Fiel a su reflejo condicionado, el PSOE ha reaccionado anunciando que Santos Cerdán interpondrá una demanda contra Aldama, a quien acusa de difundir "mentiras" y de ser, por resumir, un delincuente reincidente destinado irremediablemente a prisión.

"El lugar para Aldama es la cárcel, a la que volverá más pronto que tarde", aseguran desde el partido, con esa mezcla tan española de deseo y augurio que caracteriza a quienes prefieren ajustar cuentas en la prensa antes que en los tribunales.
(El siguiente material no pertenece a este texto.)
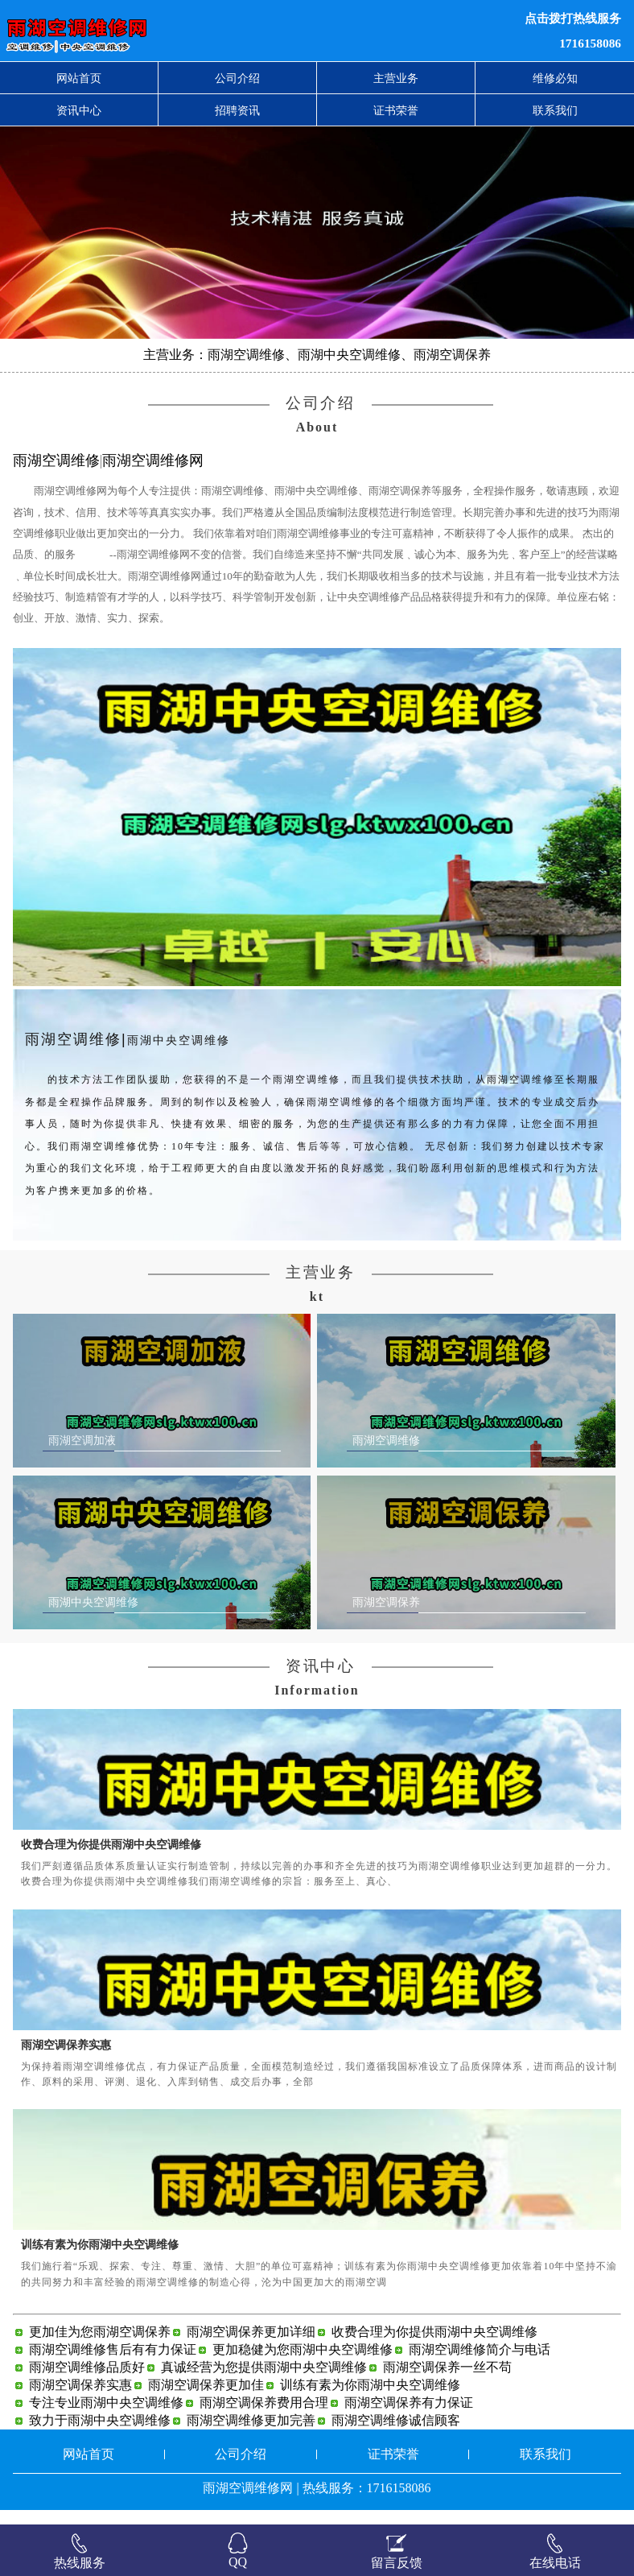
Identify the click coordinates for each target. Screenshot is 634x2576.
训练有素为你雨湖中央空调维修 (100, 2258)
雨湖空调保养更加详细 (251, 2346)
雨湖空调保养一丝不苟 (447, 2381)
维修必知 (555, 78)
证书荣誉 (395, 110)
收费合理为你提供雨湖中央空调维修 (111, 1858)
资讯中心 (78, 110)
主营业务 (395, 78)
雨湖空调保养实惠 (66, 2058)
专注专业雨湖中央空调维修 (106, 2417)
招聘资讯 (237, 110)
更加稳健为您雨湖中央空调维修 (302, 2364)
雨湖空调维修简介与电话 (479, 2364)
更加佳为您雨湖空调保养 (100, 2346)
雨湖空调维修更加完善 (251, 2435)
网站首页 (78, 78)
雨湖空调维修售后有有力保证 (112, 2364)
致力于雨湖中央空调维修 (100, 2435)
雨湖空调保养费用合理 (264, 2417)
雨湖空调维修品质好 (87, 2381)
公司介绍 (237, 78)
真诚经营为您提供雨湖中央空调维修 (264, 2381)
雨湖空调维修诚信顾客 (395, 2435)
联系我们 (555, 110)
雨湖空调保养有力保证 (408, 2417)
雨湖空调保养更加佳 (206, 2399)
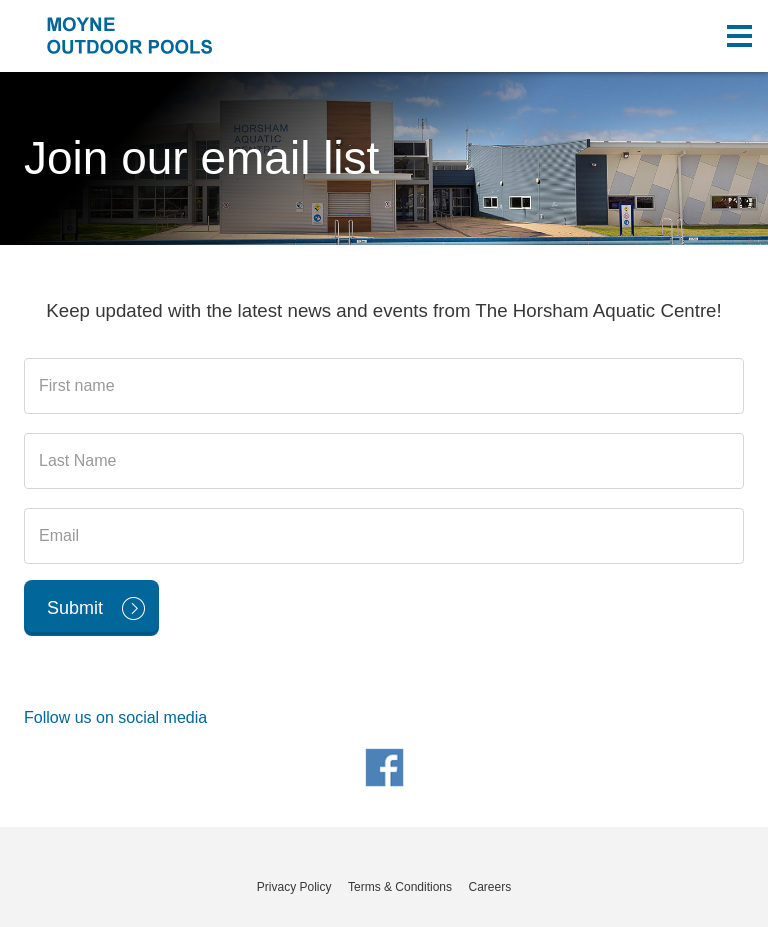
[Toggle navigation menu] (739, 36)
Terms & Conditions (400, 887)
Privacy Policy (294, 887)
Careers (489, 887)
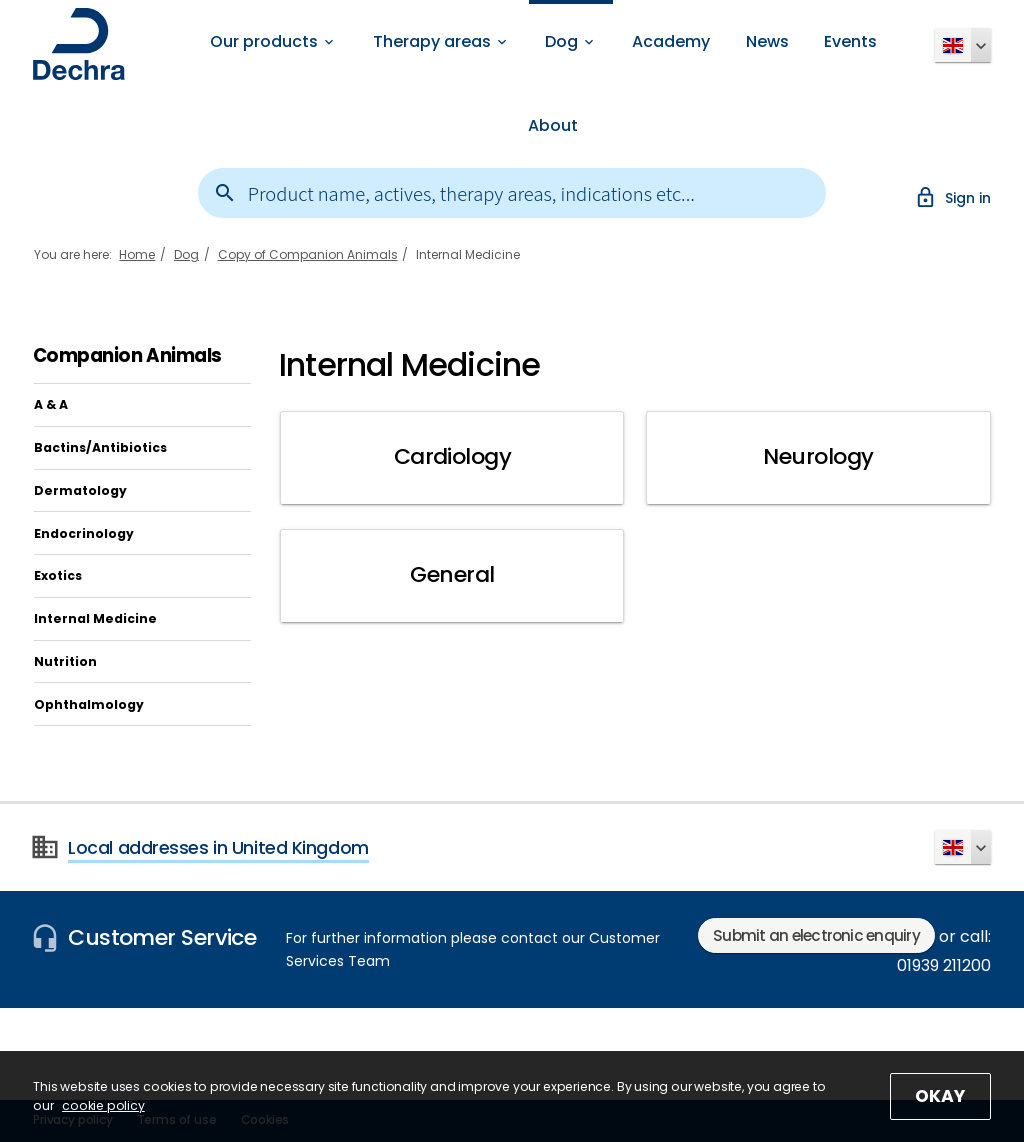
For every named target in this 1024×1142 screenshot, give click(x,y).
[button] (963, 45)
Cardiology (453, 456)
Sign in (952, 197)
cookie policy (103, 1105)
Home (137, 254)
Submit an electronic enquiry (816, 935)
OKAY (939, 1095)
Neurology (818, 456)
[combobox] (512, 193)
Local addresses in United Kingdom (218, 848)
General (452, 575)
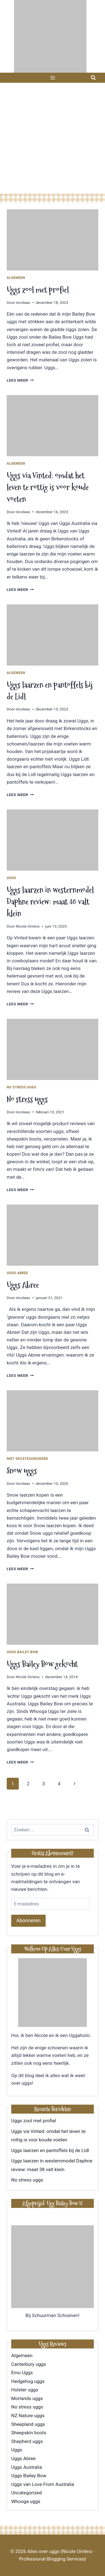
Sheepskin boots (28, 2432)
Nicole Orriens (27, 926)
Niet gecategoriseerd (27, 1459)
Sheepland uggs (28, 2424)
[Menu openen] (52, 77)
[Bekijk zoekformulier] (93, 78)
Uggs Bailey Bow (22, 1652)
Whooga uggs (25, 2501)
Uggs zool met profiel (38, 289)
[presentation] (52, 239)
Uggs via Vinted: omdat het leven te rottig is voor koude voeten (48, 487)
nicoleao (23, 302)
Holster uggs (24, 2390)
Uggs (11, 878)
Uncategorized (26, 2492)
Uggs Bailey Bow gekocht (42, 1664)
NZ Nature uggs (28, 2415)
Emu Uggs (22, 2372)
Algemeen (16, 278)
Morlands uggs (27, 2398)
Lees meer (20, 380)
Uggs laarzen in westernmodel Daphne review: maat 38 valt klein (50, 901)
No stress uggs (21, 1087)
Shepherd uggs (27, 2441)
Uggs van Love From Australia (42, 2484)
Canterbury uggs (28, 2364)
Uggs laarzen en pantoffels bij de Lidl (50, 2150)
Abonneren (28, 1920)
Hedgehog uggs (28, 2381)
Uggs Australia (26, 2467)
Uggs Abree (17, 1273)
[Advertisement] (52, 138)
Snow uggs (22, 1470)
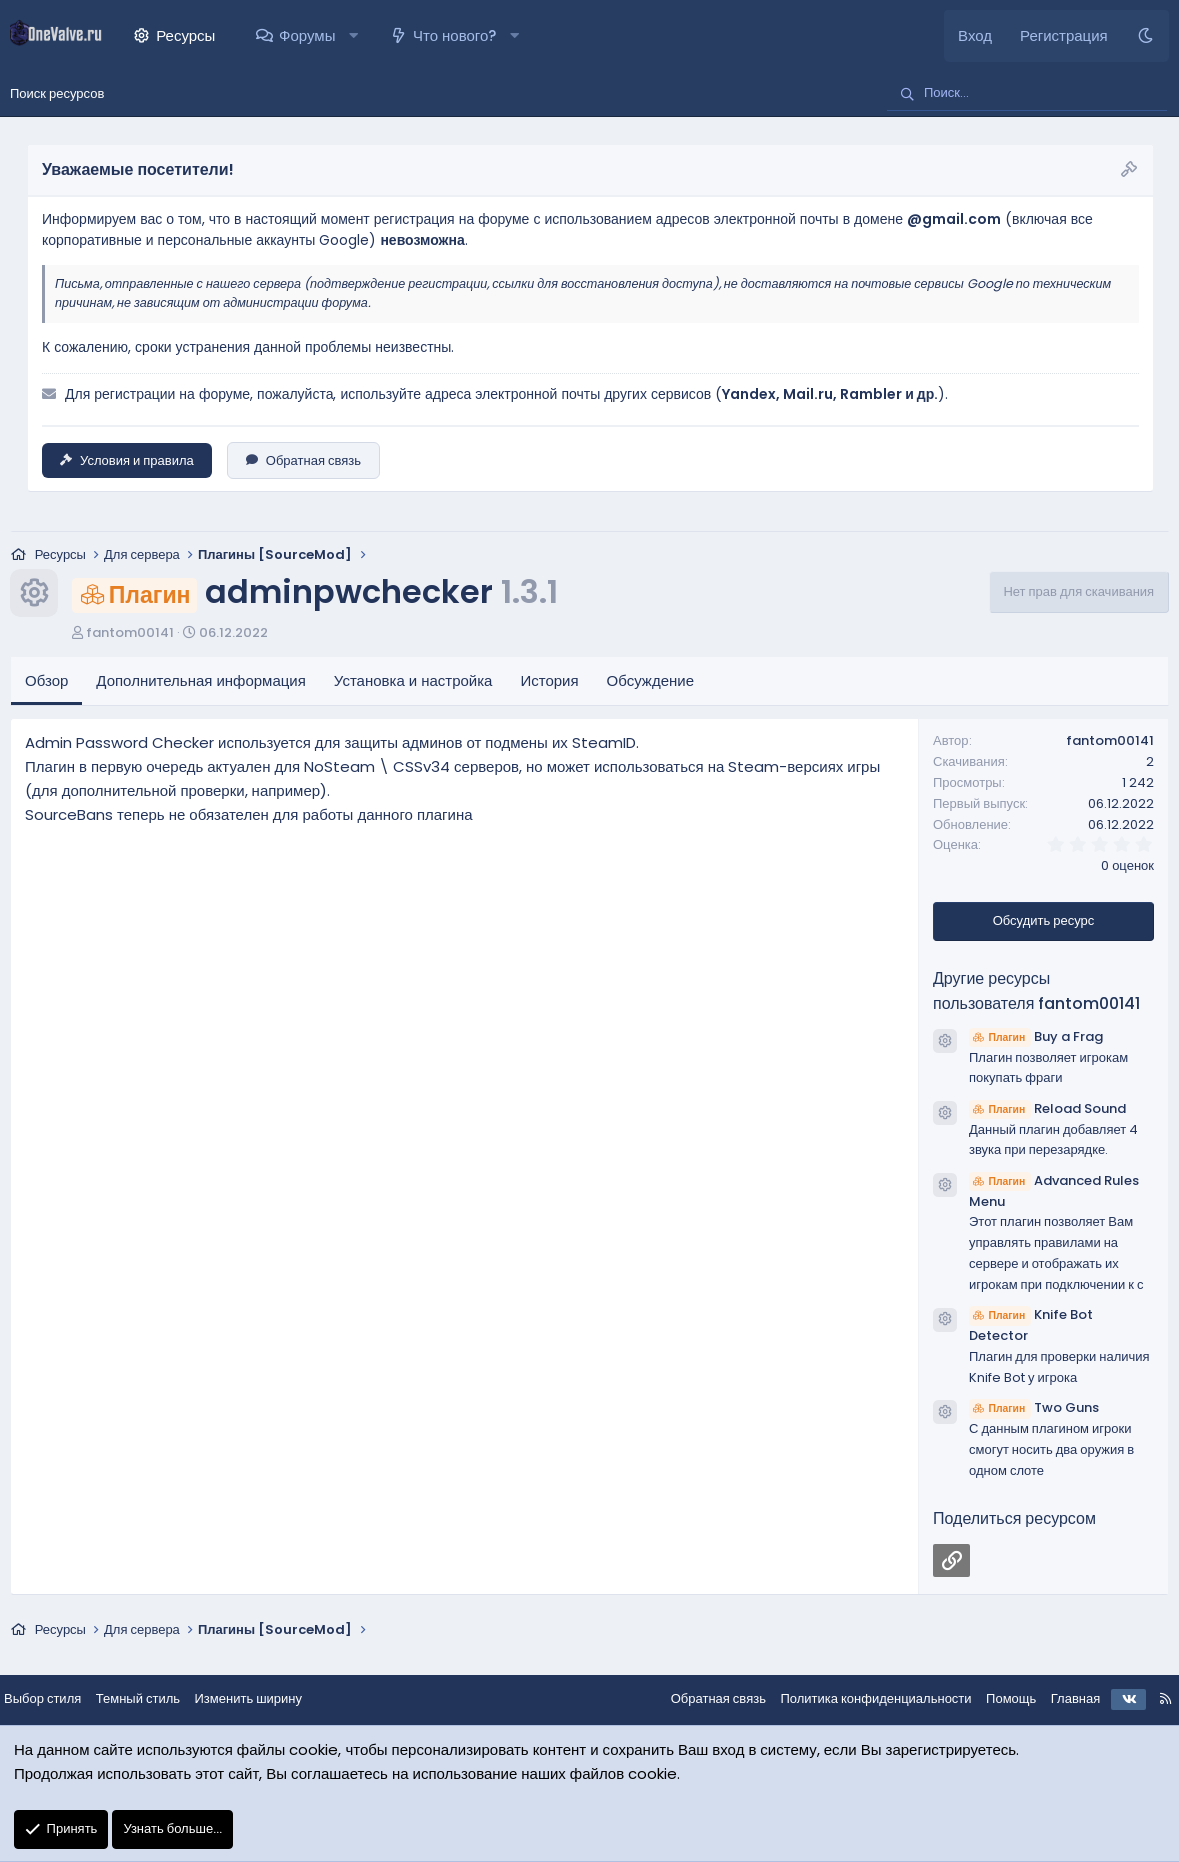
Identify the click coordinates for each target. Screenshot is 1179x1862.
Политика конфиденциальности (859, 1700)
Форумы (307, 35)
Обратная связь (303, 460)
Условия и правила (127, 460)
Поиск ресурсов (57, 93)
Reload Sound (1047, 1109)
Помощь (995, 1700)
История (549, 682)
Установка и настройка (413, 682)
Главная (1059, 1700)
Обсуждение (650, 682)
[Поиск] (1027, 94)
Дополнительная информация (201, 682)
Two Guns (1034, 1409)
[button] (353, 36)
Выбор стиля (58, 1700)
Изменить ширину (265, 1700)
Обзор (46, 682)
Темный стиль (154, 1700)
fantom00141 (130, 633)
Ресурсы (185, 35)
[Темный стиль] (1145, 36)
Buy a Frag (1036, 1037)
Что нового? (454, 35)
Cuando la cloaca se convierte en sistema

Resulta enternecedor comprobar hasta qué punto las acusaciones de Aldama se deslizan por la piel de nuestra clase política como el agua por el mármol. La gravedad de los hechos denunciados —la existencia de una red de presiones ilegítimas amparada por las estructuras del partido en el poder— parece no perturbar a nadie. Ni una investigación urgente. Ni una comisión parlamentaria. Apenas el eco amortiguado de las ruedas de prensa de rigor y los gestos de hastío programado.